Q. What happened?
Starting around 05:45 PST on Wednesday 15th June, we started to receive reports of "Journal Exploits" doing the rounds and we began to investigate them.
It quickly became apparent that someone had crafted a link behind the bit.ly URL-shortening service that caused people who visited it to post a journal on deviantART.
The content of the journal was sometimes an insulting message directed towards the journal's owner. Other times, it was a copy of the link itself, making it more likely that more people would see it and click on it, causing the exploit to propagate further.

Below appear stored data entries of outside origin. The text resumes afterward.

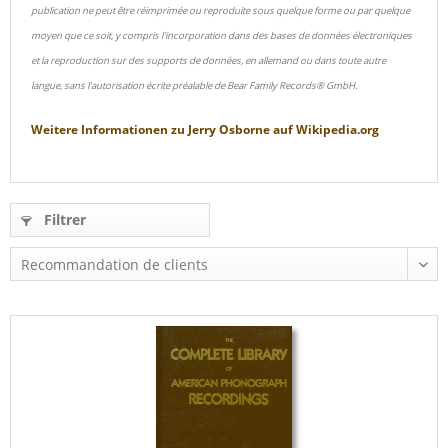
publication ne peut être réimprimée ou reproduite sous quelque forme ou par quelque
moyen que ce soit, y compris l'incorporation dans des bases de données électroniques
et la reproduction sur des supports de données, en allemand ou dans toute autre
langue, sans l'autorisation écrite préalable de Bear Family Records® GmbH.
Weitere Informationen zu
Jerry Osborne
auf
Wikipedia.org
Filtrer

We quickly deployed a temporary fix that blocked the bit.ly URL at our outgoing link page, to prevent people from clicking on the link if they saw it in someone's journal. While this wasn't a comprehensive fix, it was one that we could deploy within 10 minutes of the matter coming to our attention, while we worked on a full solution.
The simple explanation of the problem being exploited is that the link was crafting a hidden form submit to your journal page. Because it was submitted by your web-browser, it appeared to be you submitting a journal via the normal process, and so would be posted under your name.

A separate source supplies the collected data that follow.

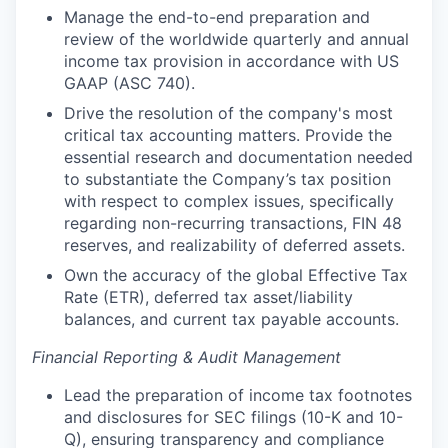
Manage the end-to-end preparation and
review of the worldwide quarterly and annual
income tax provision in accordance with US
GAAP (ASC 740).
Drive the resolution of the company's most
critical tax accounting matters. Provide the
essential research and documentation needed
to substantiate the Company’s tax position
with respect to complex issues, specifically
regarding non-recurring transactions, FIN 48
reserves, and realizability of deferred assets.
Own the accuracy of the global Effective Tax
Rate (ETR), deferred tax asset/liability
balances, and current tax payable accounts.
Financial Reporting & Audit Management
Lead the preparation of income tax footnotes
and disclosures for SEC filings (10-K and 10-
Q), ensuring transparency and compliance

This is what's known as a "confused deputy" attack, and we have protection against it as part of our standard suite of security tools. Unfortunately the journal submission process wasn't utilizing it.
Once the problem was diagnosed we added the missing protection to the journal, tested and then deployed it approximately 2 hours after the exploit came to our attention.
We then began the process of cleaning up the journals that were added during the attack.
Q. How many people were affected?
The first journal to have been posted via this exploit appears to have been at 23:50 PST on Tuesday 14th June, some 5 hours before the matter was brought to our attention.
During the 7 hours the exploit was active, just over 2300 journals were posted via it.
Q. Should I change my password? Are my personal details at risk?
You don't need to change your password and your personal details were not exposed in any way.
At no point was your account integrity compromised or your password available to the attacker.
The nature of the vulnerability was strictly limited to being able to prefill a journal form and act as if you had clicked on "submit" within your browser.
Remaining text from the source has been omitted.